Боб приезжал часто, иногда с Модестом и Колей Конради. Чайковский ездил к нему в Петербург. Он вырос капризным и очаровательным юношей, учился в Правоведении, говорил «спаги» вместо «сапоги», растягивая «а», был все так же несдержанно талантлив и эгоистически предпочитал общество своих кузенов-сверстников обществу Чайковского.
В Петербурге Петр Ильич вечерами старался удержать его дома и сам отказывался от вечерних приглашений.
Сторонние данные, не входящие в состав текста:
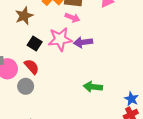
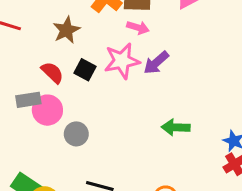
purple arrow: (83, 42) -> (156, 63), turned -30
red semicircle: (32, 67) -> (52, 73), moved

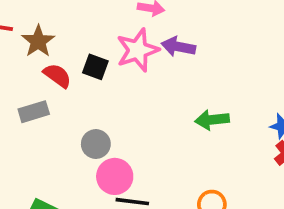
brown star: (66, 30) -> (38, 41), moved
purple arrow: (156, 63) -> (178, 47), turned 60
pink circle: (47, 110) -> (115, 176), moved

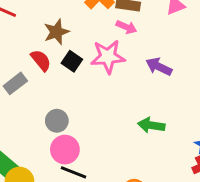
brown star: (38, 41) -> (56, 32), moved
purple arrow: (178, 47) -> (159, 67), moved
gray rectangle: (34, 112) -> (15, 83), turned -35

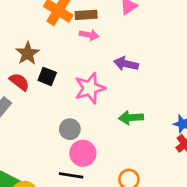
pink star: (108, 57) -> (90, 88), moved
gray circle: (57, 121) -> (70, 129), moved
pink circle: (65, 150) -> (83, 153), moved

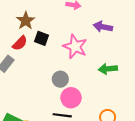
red semicircle: (19, 82) -> (20, 43), turned 98
pink star: (90, 88) -> (75, 47), turned -30

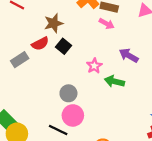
pink star: (75, 47) -> (94, 66), size x0.6
green arrow: (108, 69) -> (114, 81), moved

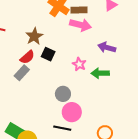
pink arrow: (107, 24) -> (80, 25), size x1.5
gray rectangle: (20, 60) -> (22, 73), moved

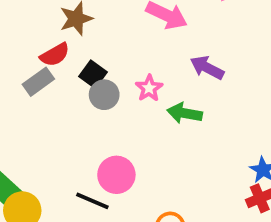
black square: (48, 54) -> (93, 74), moved
gray circle: (63, 94) -> (104, 95), moved

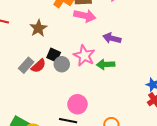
red semicircle: (55, 55) -> (39, 66), moved
pink star: (149, 88) -> (84, 56), size x1.5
Он не искал уединения с племянником, он даже любил, когда, кроме Боба, с ним бывали и его товарищи. Но быть подле Боба, слушать его, смотреть на него доводило его до молчаливого счастья. Ревности он не знал, ревность заменяла иногда обида: «Странное чувство у меня, когда я с Бобом, — записывал он, — я чувствую, что он меня не только не любит, но просто питает ко мне нечто вроде антипатии». Это было не так: Бобу Чайковский был дорог, но он не мог не относиться к нему с некоторой иронией.
Завещание было сделано в пользу «обожаемого мальчика», и Боб это знал.